■ **RAW DATA**:
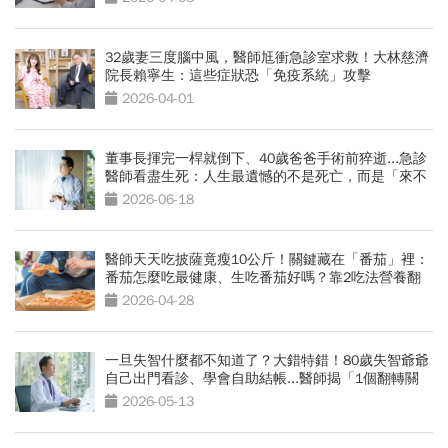
32歲妻三度腦中風，醫師尪衝急診室求救！大林慈濟
院長賴寧生：這些症狀恐「免疫系統」攻擊
2026-04-01
董事長揮完一桿就倒下、40歲爸爸手術前猝逝...急診
醫師看盡生死：人生最遺憾的不是死亡，而是「來不
及交代」
2026-06-18
醫師天天吃披薩竟瘦10公斤！關鍵藏在「番茄」裡：
番茄怎麼吃最健康、生吃番茄好嗎？靠2吃法營養翻
倍
2026-04-28
一旦失智什麼都不知道了？大錯特錯！80歲失智爺爺
自己出門看診、學會自助結帳...醫師揭「1個翻轉關
鍵」
2026-05-13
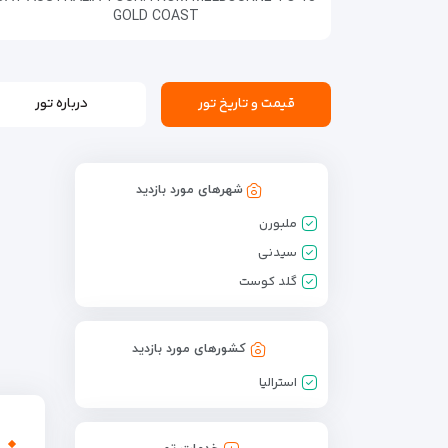
GOLD COAST
قیمت و تاریخ تور
درباره تور
شهرهای مورد بازدید
ملبورن
سیدنی
گلد کوست
کشورهای مورد بازدید
استرالیا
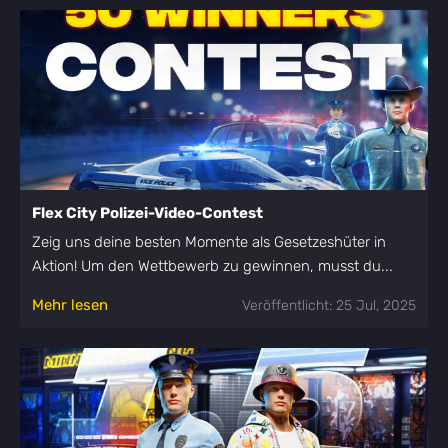
Flex City Polizei-Video-Contest
Zeig uns deine besten Momente als Gesetzeshüter in
Aktion! Um den Wettbewerb zu gewinnen, musst du...
Mehr lesen
Veröffentlicht: 25 Jul, 2025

■ **WORK TO COMPLETE**: In how many lines above does the word "بازدید" appear? Answer with only the number.

■ **EXERCISE RESPONSE**: 2